▸ EXERCISE PROMPT:
The entries are to be output word for word, with the pictures omitted.

▸ INFORMATION GIVEN:
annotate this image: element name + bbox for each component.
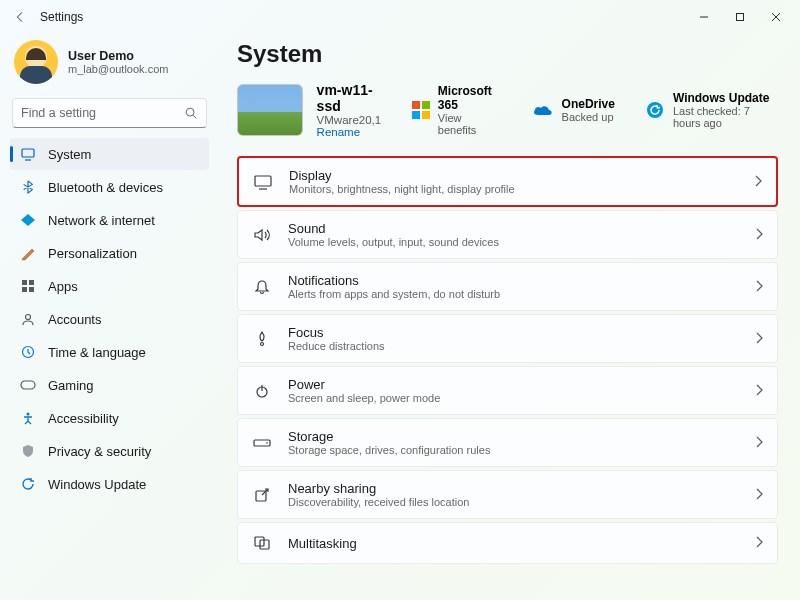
nav-bluetooth[interactable]: Bluetooth & devices	[10, 171, 209, 203]
svg-rect-3	[22, 280, 27, 285]
accessibility-icon	[20, 410, 36, 426]
chevron-right-icon	[755, 434, 763, 452]
gaming-icon	[20, 377, 36, 393]
svg-rect-6	[29, 287, 34, 292]
nav-system[interactable]: System	[10, 138, 209, 170]
card-nearby-sharing[interactable]: Nearby sharingDiscoverability, received …	[237, 470, 778, 519]
card-sub: Alerts from apps and system, do not dist…	[288, 288, 739, 300]
power-icon	[252, 381, 272, 401]
back-button[interactable]	[6, 3, 34, 31]
svg-rect-2	[22, 149, 34, 157]
chevron-right-icon	[755, 226, 763, 244]
svg-point-7	[26, 315, 31, 320]
nav-time-language[interactable]: Time & language	[10, 336, 209, 368]
chevron-right-icon	[755, 330, 763, 348]
nav-accounts[interactable]: Accounts	[10, 303, 209, 335]
nav-personalization[interactable]: Personalization	[10, 237, 209, 269]
nav-windows-update[interactable]: Windows Update	[10, 468, 209, 500]
nav-label: Time & language	[48, 345, 146, 360]
avatar	[14, 40, 58, 84]
chevron-right-icon	[755, 486, 763, 504]
notifications-icon	[252, 277, 272, 297]
pill-title: Windows Update	[673, 91, 778, 105]
card-multitasking[interactable]: Multitasking	[237, 522, 778, 564]
accounts-icon	[20, 311, 36, 327]
nearby-sharing-icon	[252, 485, 272, 505]
card-sub: Reduce distractions	[288, 340, 739, 352]
card-sound[interactable]: SoundVolume levels, output, input, sound…	[237, 210, 778, 259]
privacy-icon	[20, 443, 36, 459]
bluetooth-icon	[20, 179, 36, 195]
minimize-button[interactable]	[686, 3, 722, 31]
svg-point-13	[261, 342, 264, 345]
card-power[interactable]: PowerScreen and sleep, power mode	[237, 366, 778, 415]
nav-label: Personalization	[48, 246, 137, 261]
pill-windows-update[interactable]: Windows UpdateLast checked: 7 hours ago	[645, 91, 778, 129]
pill-sub: Backed up	[562, 111, 615, 123]
pill-microsoft365[interactable]: Microsoft 365View benefits	[412, 84, 502, 136]
device-model: VMware20,1	[317, 114, 384, 126]
page-title: System	[237, 40, 778, 68]
svg-point-1	[186, 108, 194, 116]
sidebar: User Demo m_lab@outlook.com System Bluet…	[0, 34, 215, 600]
card-storage[interactable]: StorageStorage space, drives, configurat…	[237, 418, 778, 467]
personalization-icon	[20, 245, 36, 261]
time-icon	[20, 344, 36, 360]
search-input[interactable]	[21, 106, 184, 120]
card-sub: Discoverability, received files location	[288, 496, 739, 508]
settings-cards: DisplayMonitors, brightness, night light…	[237, 156, 778, 564]
svg-point-10	[27, 413, 30, 416]
svg-rect-4	[29, 280, 34, 285]
maximize-button[interactable]	[722, 3, 758, 31]
chevron-right-icon	[755, 382, 763, 400]
device-name: vm-w11-ssd	[317, 82, 384, 114]
chevron-right-icon	[755, 534, 763, 552]
pill-onedrive[interactable]: OneDriveBacked up	[532, 97, 615, 123]
nav-privacy[interactable]: Privacy & security	[10, 435, 209, 467]
svg-rect-12	[255, 176, 271, 186]
card-title: Power	[288, 377, 739, 392]
user-profile[interactable]: User Demo m_lab@outlook.com	[10, 34, 209, 98]
pill-sub: Last checked: 7 hours ago	[673, 105, 778, 129]
nav-label: Apps	[48, 279, 78, 294]
card-sub: Volume levels, output, input, sound devi…	[288, 236, 739, 248]
window-title: Settings	[40, 10, 83, 24]
card-title: Sound	[288, 221, 739, 236]
card-notifications[interactable]: NotificationsAlerts from apps and system…	[237, 262, 778, 311]
display-icon	[253, 172, 273, 192]
pill-title: OneDrive	[562, 97, 615, 111]
onedrive-icon	[532, 99, 554, 121]
nav-label: Windows Update	[48, 477, 146, 492]
card-sub: Monitors, brightness, night light, displ…	[289, 183, 738, 195]
chevron-right-icon	[755, 278, 763, 296]
svg-rect-9	[21, 381, 35, 389]
nav-gaming[interactable]: Gaming	[10, 369, 209, 401]
card-title: Storage	[288, 429, 739, 444]
storage-icon	[252, 433, 272, 453]
card-title: Display	[289, 168, 738, 183]
titlebar: Settings	[0, 0, 800, 34]
card-focus[interactable]: FocusReduce distractions	[237, 314, 778, 363]
rename-link[interactable]: Rename	[317, 126, 384, 138]
search-icon	[184, 106, 198, 120]
user-name: User Demo	[68, 49, 168, 63]
main-panel: System vm-w11-ssd VMware20,1 Rename Micr…	[215, 34, 800, 600]
card-sub: Screen and sleep, power mode	[288, 392, 739, 404]
svg-rect-5	[22, 287, 27, 292]
windows-update-icon	[645, 99, 665, 121]
nav-apps[interactable]: Apps	[10, 270, 209, 302]
nav-network[interactable]: Network & internet	[10, 204, 209, 236]
card-display[interactable]: DisplayMonitors, brightness, night light…	[237, 156, 778, 207]
svg-point-16	[266, 442, 268, 444]
svg-point-11	[647, 102, 663, 118]
svg-rect-0	[737, 14, 744, 21]
nav-label: Gaming	[48, 378, 94, 393]
pill-title: Microsoft 365	[438, 84, 502, 112]
card-title: Multitasking	[288, 536, 739, 551]
nav-accessibility[interactable]: Accessibility	[10, 402, 209, 434]
close-button[interactable]	[758, 3, 794, 31]
update-icon	[20, 476, 36, 492]
pill-sub: View benefits	[438, 112, 502, 136]
search-box[interactable]	[12, 98, 207, 128]
nav-label: Network & internet	[48, 213, 155, 228]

▸ EXERCISE OUTPUT:
annotate this image: element name + bbox for each component.
nav-bluetooth[interactable]: Bluetooth & devices	[10, 171, 209, 203]
svg-rect-3	[22, 280, 27, 285]
accessibility-icon	[20, 410, 36, 426]
chevron-right-icon	[755, 434, 763, 452]
gaming-icon	[20, 377, 36, 393]
svg-rect-6	[29, 287, 34, 292]
nav-system[interactable]: System	[10, 138, 209, 170]
card-nearby-sharing[interactable]: Nearby sharingDiscoverability, received …	[237, 470, 778, 519]
card-sub: Alerts from apps and system, do not dist…	[288, 288, 739, 300]
power-icon	[252, 381, 272, 401]
back-button[interactable]	[6, 3, 34, 31]
svg-rect-2	[22, 149, 34, 157]
chevron-right-icon	[755, 226, 763, 244]
svg-point-7	[26, 315, 31, 320]
nav-time-language[interactable]: Time & language	[10, 336, 209, 368]
chevron-right-icon	[755, 330, 763, 348]
nav-accounts[interactable]: Accounts	[10, 303, 209, 335]
nav-personalization[interactable]: Personalization	[10, 237, 209, 269]
nav-windows-update[interactable]: Windows Update	[10, 468, 209, 500]
nav-label: Time & language	[48, 345, 146, 360]
avatar	[14, 40, 58, 84]
chevron-right-icon	[755, 486, 763, 504]
notifications-icon	[252, 277, 272, 297]
pill-title: Windows Update	[673, 91, 778, 105]
card-multitasking[interactable]: Multitasking	[237, 522, 778, 564]
accounts-icon	[20, 311, 36, 327]
nearby-sharing-icon	[252, 485, 272, 505]
card-sub: Reduce distractions	[288, 340, 739, 352]
card-sound[interactable]: SoundVolume levels, output, input, sound…	[237, 210, 778, 259]
privacy-icon	[20, 443, 36, 459]
bluetooth-icon	[20, 179, 36, 195]
minimize-button[interactable]	[686, 3, 722, 31]
svg-point-13	[261, 342, 264, 345]
card-power[interactable]: PowerScreen and sleep, power mode	[237, 366, 778, 415]
nav-label: Personalization	[48, 246, 137, 261]
pill-windows-update[interactable]: Windows UpdateLast checked: 7 hours ago	[645, 91, 778, 129]
pill-sub: Backed up	[562, 111, 615, 123]
pill-microsoft365[interactable]: Microsoft 365View benefits	[412, 84, 502, 136]
device-model: VMware20,1	[317, 114, 384, 126]
page-title: System	[237, 40, 778, 68]
svg-point-1	[186, 108, 194, 116]
sidebar: User Demo m_lab@outlook.com System Bluet…	[0, 34, 215, 600]
card-storage[interactable]: StorageStorage space, drives, configurat…	[237, 418, 778, 467]
personalization-icon	[20, 245, 36, 261]
time-icon	[20, 344, 36, 360]
search-input[interactable]	[21, 106, 184, 120]
card-sub: Discoverability, received files location	[288, 496, 739, 508]
settings-cards: DisplayMonitors, brightness, night light…	[237, 156, 778, 564]
svg-point-10	[27, 413, 30, 416]
svg-rect-4	[29, 280, 34, 285]
maximize-button[interactable]	[722, 3, 758, 31]
chevron-right-icon	[755, 382, 763, 400]
device-name: vm-w11-ssd	[317, 82, 384, 114]
chevron-right-icon	[755, 534, 763, 552]
pill-onedrive[interactable]: OneDriveBacked up	[532, 97, 615, 123]
nav-privacy[interactable]: Privacy & security	[10, 435, 209, 467]
svg-rect-12	[255, 176, 271, 186]
card-title: Power	[288, 377, 739, 392]
user-profile[interactable]: User Demo m_lab@outlook.com	[10, 34, 209, 98]
pill-sub: Last checked: 7 hours ago	[673, 105, 778, 129]
nav-label: Apps	[48, 279, 78, 294]
card-sub: Volume levels, output, input, sound devi…	[288, 236, 739, 248]
window-title: Settings	[40, 10, 83, 24]
card-title: Sound	[288, 221, 739, 236]
card-notifications[interactable]: NotificationsAlerts from apps and system…	[237, 262, 778, 311]
display-icon	[253, 172, 273, 192]
pill-title: OneDrive	[562, 97, 615, 111]
onedrive-icon	[532, 99, 554, 121]
nav-label: Windows Update	[48, 477, 146, 492]
card-sub: Monitors, brightness, night light, displ…	[289, 183, 738, 195]
chevron-right-icon	[755, 278, 763, 296]
svg-rect-9	[21, 381, 35, 389]
nav-gaming[interactable]: Gaming	[10, 369, 209, 401]
card-title: Storage	[288, 429, 739, 444]
storage-icon	[252, 433, 272, 453]
card-title: Display	[289, 168, 738, 183]
titlebar: Settings	[0, 0, 800, 34]
card-focus[interactable]: FocusReduce distractions	[237, 314, 778, 363]
rename-link[interactable]: Rename	[317, 126, 384, 138]
search-icon	[184, 106, 198, 120]
user-name: User Demo	[68, 49, 168, 63]
main-panel: System vm-w11-ssd VMware20,1 Rename Micr…	[215, 34, 800, 600]
card-sub: Screen and sleep, power mode	[288, 392, 739, 404]
svg-rect-5	[22, 287, 27, 292]
windows-update-icon	[645, 99, 665, 121]
nav-apps[interactable]: Apps	[10, 270, 209, 302]
nav-network[interactable]: Network & internet	[10, 204, 209, 236]
card-display[interactable]: DisplayMonitors, brightness, night light…	[237, 156, 778, 207]
svg-point-16	[266, 442, 268, 444]
svg-point-11	[647, 102, 663, 118]
svg-rect-0	[737, 14, 744, 21]
nav-label: Gaming	[48, 378, 94, 393]
pill-title: Microsoft 365	[438, 84, 502, 112]
card-title: Multitasking	[288, 536, 739, 551]
nav-accessibility[interactable]: Accessibility	[10, 402, 209, 434]
close-button[interactable]	[758, 3, 794, 31]
update-icon	[20, 476, 36, 492]
pill-sub: View benefits	[438, 112, 502, 136]
search-box[interactable]	[12, 98, 207, 128]
nav-label: Network & internet	[48, 213, 155, 228]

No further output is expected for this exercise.